> _Assignment_: Every line of the records that holds the word "koji" should be copied out.

[The data Boundary: Start]

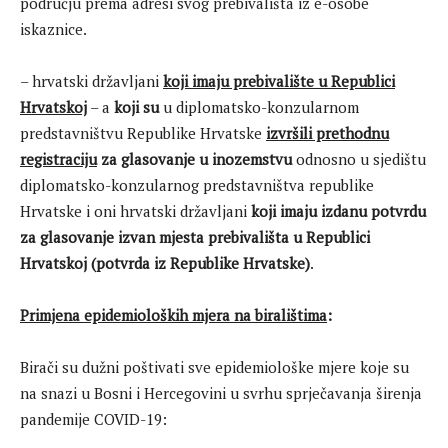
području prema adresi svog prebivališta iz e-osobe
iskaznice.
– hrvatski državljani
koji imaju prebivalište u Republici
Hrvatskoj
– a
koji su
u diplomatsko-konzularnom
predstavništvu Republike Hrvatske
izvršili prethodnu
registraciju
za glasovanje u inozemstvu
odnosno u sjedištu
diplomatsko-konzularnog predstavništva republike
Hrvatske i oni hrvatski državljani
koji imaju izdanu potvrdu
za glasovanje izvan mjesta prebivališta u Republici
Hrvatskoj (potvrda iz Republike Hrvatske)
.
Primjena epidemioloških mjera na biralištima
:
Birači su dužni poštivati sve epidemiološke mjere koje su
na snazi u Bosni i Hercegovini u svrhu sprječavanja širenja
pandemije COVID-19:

[The data Boundary: End]
[The data Boundary: Start]

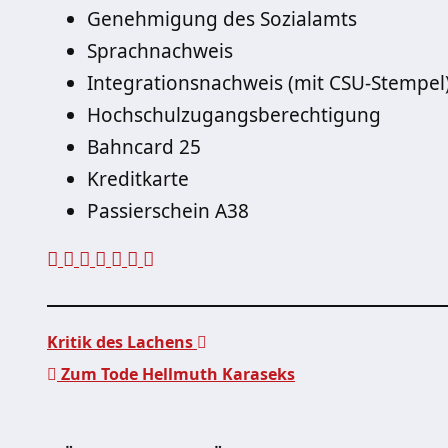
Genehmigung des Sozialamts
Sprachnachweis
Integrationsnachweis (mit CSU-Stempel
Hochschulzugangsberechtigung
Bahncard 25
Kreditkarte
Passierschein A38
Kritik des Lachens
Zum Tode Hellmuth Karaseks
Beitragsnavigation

[The data Boundary: End]

> _The completed task_:
koji imaju prebivalište u Republici
koji su
koji imaju izdanu potvrdu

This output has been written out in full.